## EXTRACTED INFORMATION
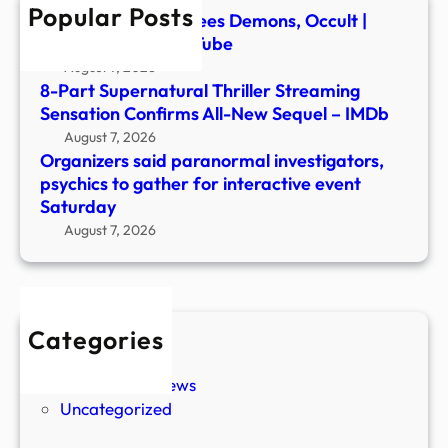
Popular Posts
inter
Ex-Ghost Hunter Flees Demons, Occult |
even
Newsmakers – YouTube
Satu
August 7, 2026
8-Part Supernatural Thriller Streaming
Sensation Confirms All-New Sequel – IMDb
August 7, 2026
Organizers said paranormal investigators,
psychics to gather for interactive event
Saturday
August 7, 2026
Categories
New Stories
Paranormal News
Uncategorized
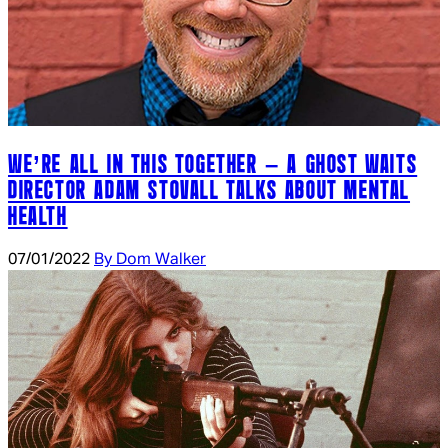
WE’RE ALL IN THIS TOGETHER – A GHOST WAITS
DIRECTOR ADAM STOVALL TALKS ABOUT MENTAL
HEALTH
07/01/2022
By Dom Walker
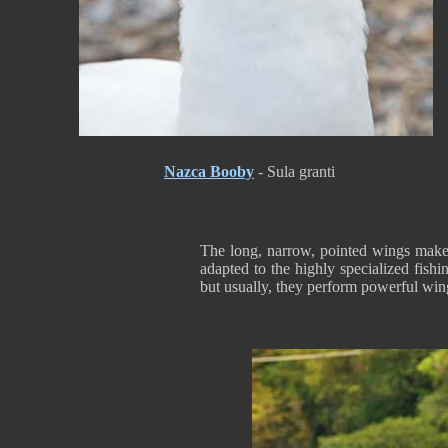
Nazca Booby
- Sula granti
The long, narrow, pointed wings make t
adapted to the highly specialized fish
but usually, they perform powerful wing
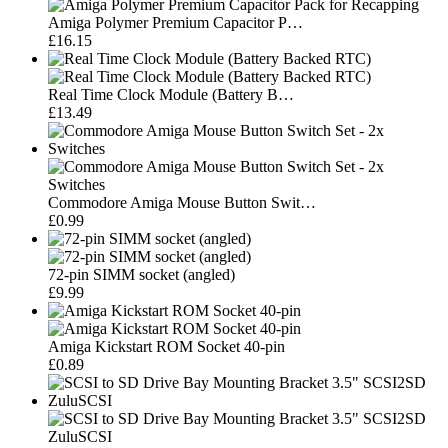
Amiga Polymer Premium Capacitor P…
£16.15
Real Time Clock Module (Battery B…
£13.49
Commodore Amiga Mouse Button Swit…
£0.99
72-pin SIMM socket (angled)
£9.99
Amiga Kickstart ROM Socket 40-pin
£0.89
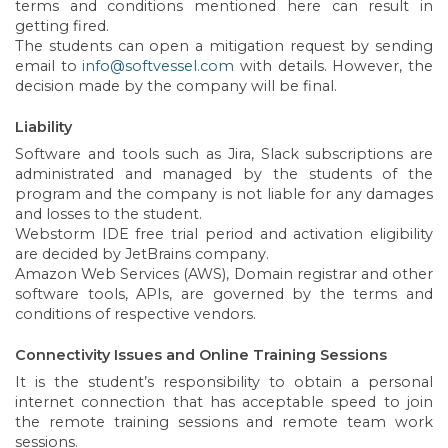
terms and conditions mentioned here can result in
getting fired.
The students can open a mitigation request by sending
email to
info@softvessel.com
with details. However, the
decision made by the company will be final.
Liability
Software and tools such as Jira, Slack subscriptions are
administrated and managed by the students of the
program and the company is not liable for any damages
and losses to the student.
Webstorm IDE free trial period and activation eligibility
are decided by JetBrains company.
Amazon Web Services (AWS), Domain registrar and other
software tools, APIs, are governed by the terms and
conditions of respective vendors.
Connectivity Issues and Online Training Sessions
It is the student’s responsibility to obtain a personal
internet connection that has acceptable speed to join
the remote training sessions and remote team work
sessions.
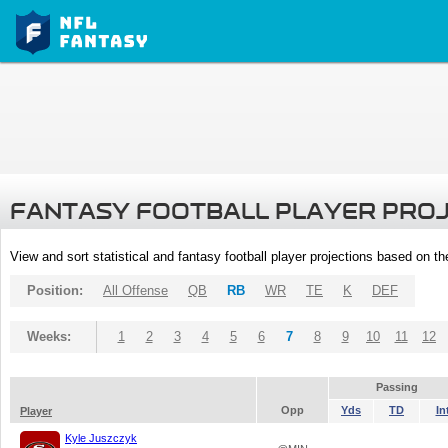
FANTASY FOOTBALL PLAYER PRO
View and sort statistical and fantasy football player projections based on t
Position:
All Offense
QB
RB
WR
TE
K
DEF
Weeks:
1
2
3
4
5
6
7
8
9
10
11
12
Passing
Opp
Yds
TD
In
Player
Kyle Juszczyk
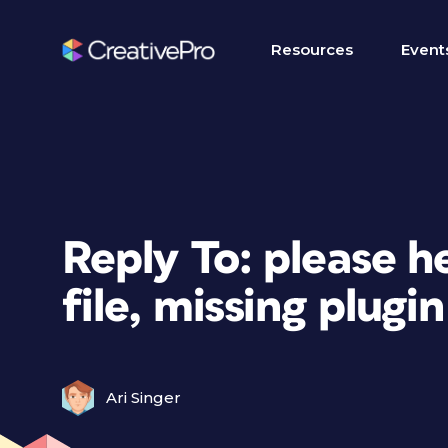
Resources
Event
Reply To: please h
file, missing plugin
Ari Singer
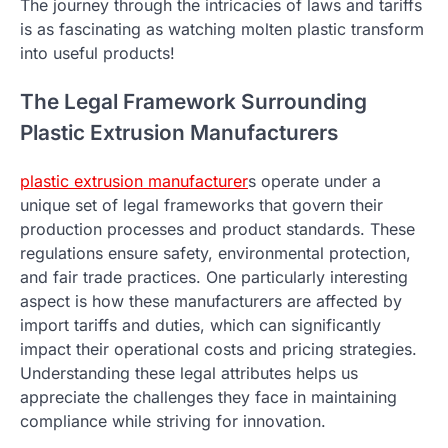
The journey through the intricacies of laws and tariffs
is as fascinating as watching molten plastic transform
into useful products!
The Legal Framework Surrounding
Plastic Extrusion Manufacturers
plastic extrusion manufacturer
s operate under a
unique set of legal frameworks that govern their
production processes and product standards. These
regulations ensure safety, environmental protection,
and fair trade practices. One particularly interesting
aspect is how these manufacturers are affected by
import tariffs and duties, which can significantly
impact their operational costs and pricing strategies.
Understanding these legal attributes helps us
appreciate the challenges they face in maintaining
compliance while striving for innovation.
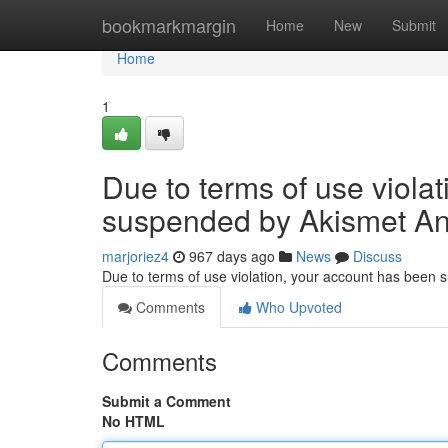
Home
bookmarkmargin
Home
New
Submit
Home
1
Due to terms of use viola
suspended by Akismet An
marjoriez4
967 days ago
News
Discuss
Due to terms of use violation, your account has been
Comments
Who Upvoted
Comments
Submit a Comment
No HTML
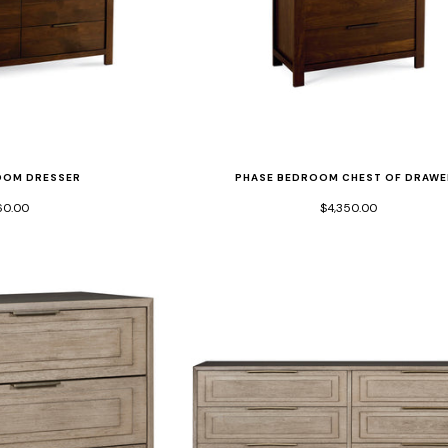
OOM DRESSER
PHASE BEDROOM CHEST OF DRAWE
60.00
$4,350.00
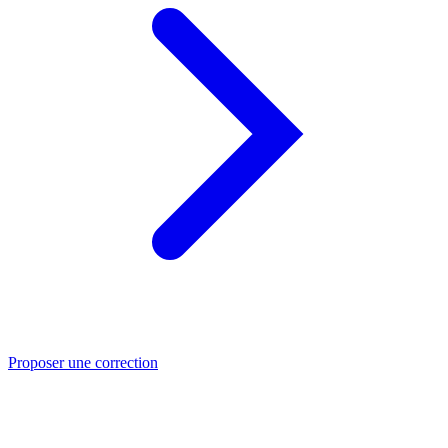
Proposer une correction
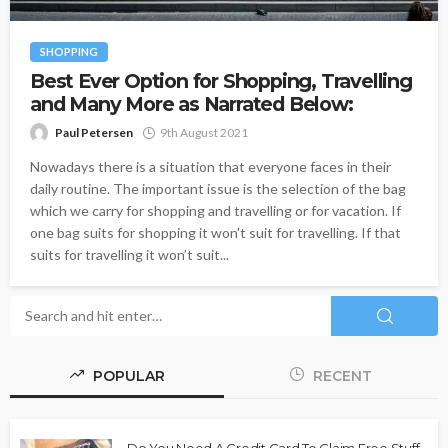
SHOPPING
Best Ever Option for Shopping, Travelling
and Many More as Narrated Below:
Paul Petersen
9th August 2021
Nowadays there is a situation that everyone faces in their
daily routine. The important issue is the selection of the bag
which we carry for shopping and travelling or for vacation. If
one bag suits for shopping it won't suit for travelling. If that
suits for travelling it won’t suit...
POPULAR
RECENT
Do You Need A Credit Card To Claim Free Stuff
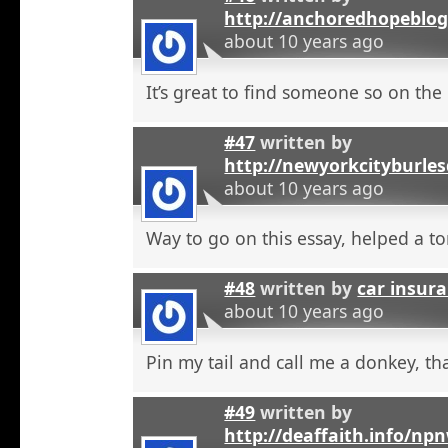
http://anchoredhopeblo
about 10 years ago
It’s great to find someone so on the 
#47
written by
http://newyorkcityburle
about 10 years ago
Way to go on this essay, helped a to
#48
written by
car insura
about 10 years ago
Pin my tail and call me a donkey, tha
#49
written by
http://deaffaith.info/np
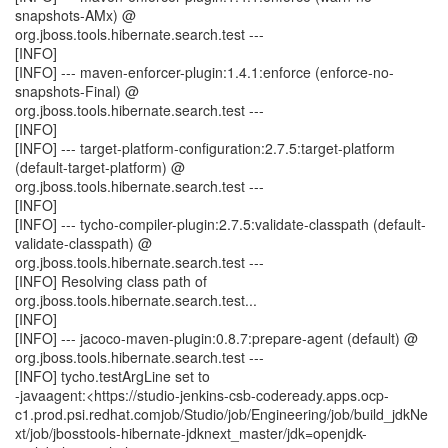
snapshots-AMx) @
org.jboss.tools.hibernate.search.test ---
[INFO]
[INFO] --- maven-enforcer-plugin:1.4.1:enforce (enforce-no-
snapshots-Final) @
org.jboss.tools.hibernate.search.test ---
[INFO]
[INFO] --- target-platform-configuration:2.7.5:target-platform
(default-target-platform) @
org.jboss.tools.hibernate.search.test ---
[INFO]
[INFO] --- tycho-compiler-plugin:2.7.5:validate-classpath (default-
validate-classpath) @
org.jboss.tools.hibernate.search.test ---
[INFO] Resolving class path of
org.jboss.tools.hibernate.search.test...
[INFO]
[INFO] --- jacoco-maven-plugin:0.8.7:prepare-agent (default) @
org.jboss.tools.hibernate.search.test ---
[INFO] tycho.testArgLine set to
-javaagent:<https://studio-jenkins-csb-codeready.apps.ocp-
c1.prod.psi.redhat.comjob/Studio/job/Engineering/job/build_jdkNe
xt/job/jbosstools-hibernate-jdknext_master/jdk=openjdk-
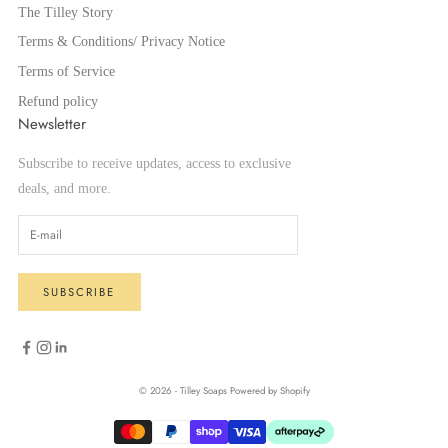
The Tilley Story
Terms & Conditions/ Privacy Notice
Terms of Service
Refund policy
Newsletter
Subscribe to receive updates, access to exclusive
deals, and more.
SUBSCRIBE
© 2026 - Tilley Soaps
Powered by Shopify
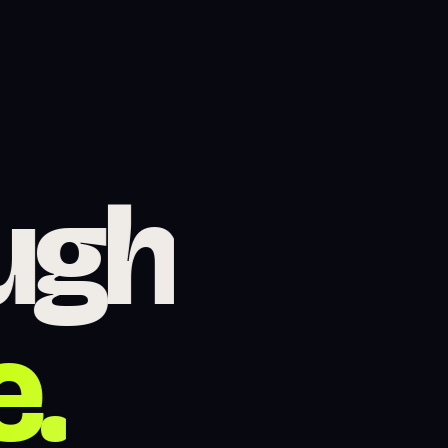
site De
ugh
e.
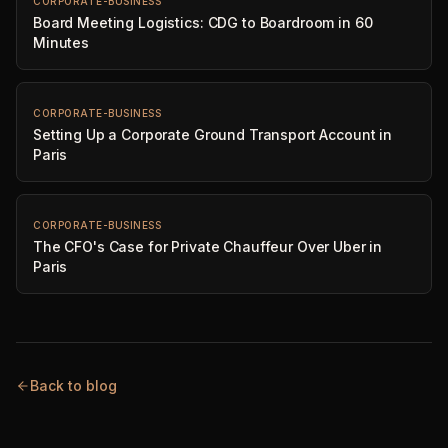
CORPORATE-BUSINESS
Board Meeting Logistics: CDG to Boardroom in 60
Minutes
CORPORATE-BUSINESS
Setting Up a Corporate Ground Transport Account in
Paris
CORPORATE-BUSINESS
The CFO's Case for Private Chauffeur Over Uber in
Paris
Back to blog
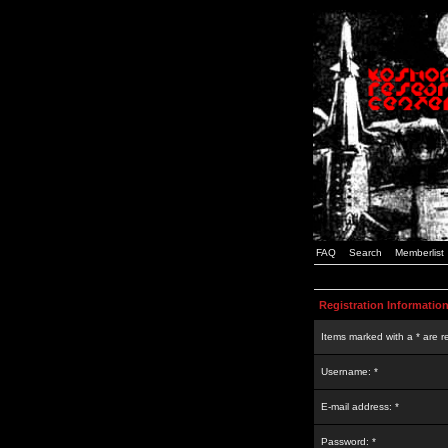
FAQ
Search
Memberlist
Registration Informatio
Items marked with a * are r
Username: *
E-mail address: *
Password: *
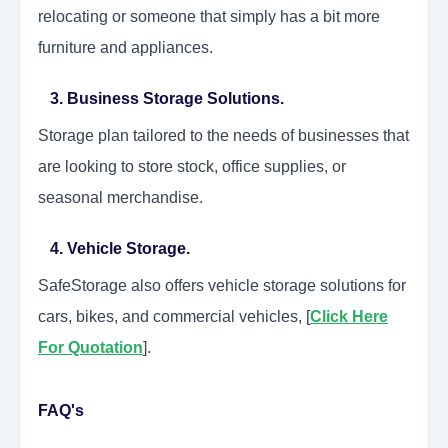
relocating or someone that simply has a bit more
furniture and appliances.
3. Business Storage Solutions.
Storage plan tailored to the needs of businesses that
are looking to store stock, office supplies, or
seasonal merchandise.
4. Vehicle Storage.
SafeStorage also offers vehicle storage solutions for
cars, bikes, and commercial vehicles, [
Click Here
For Quotation
].
FAQ's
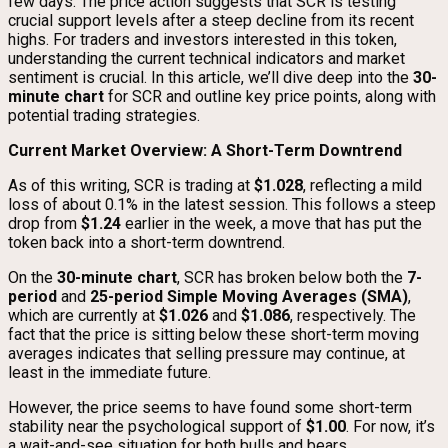
few days. The price action suggests that SCR is testing
crucial support levels after a steep decline from its recent
highs. For traders and investors interested in this token,
understanding the current technical indicators and market
sentiment is crucial. In this article, we’ll dive deep into the
30-
minute chart
for SCR and outline key price points, along with
potential trading strategies.
Current Market Overview: A Short-Term Downtrend
As of this writing, SCR is trading at
$1.028
, reflecting a mild
loss of about 0.1% in the latest session. This follows a steep
drop from
$1.24
earlier in the week, a move that has put the
token back into a short-term downtrend.
On the
30-minute chart
, SCR has broken below both the
7-
period
and
25-period Simple Moving Averages (SMA)
,
which are currently at
$1.026
and
$1.086
, respectively. The
fact that the price is sitting below these short-term moving
averages indicates that selling pressure may continue, at
least in the immediate future.
However, the price seems to have found some short-term
stability near the psychological support of
$1.00
. For now, it’s
a wait-and-see situation for both bulls and bears.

## TASK REQUIREMENTS
Transcribe only these lines, exactly: the first line of the listing, every line after it, and the line with "WE’RE ALL IN THIS TOGETHER – A GHOST WAITS", where the copy ends. Include no picture.

## TASK RESULT
Popular Posts
inter
Ex-Ghost Hunter Flees Demons, Occult |
even
Newsmakers – YouTube
Satu
August 7, 2026
8-Part Supernatural Thriller Streaming
Sensation Confirms All-New Sequel – IMDb
August 7, 2026
Organizers said paranormal investigators,
psychics to gather for interactive event
Saturday
August 7, 2026
Categories
New Stories
Paranormal News
Uncategorized
WE’RE ALL IN THIS TOGETHER – A GHOST WAITS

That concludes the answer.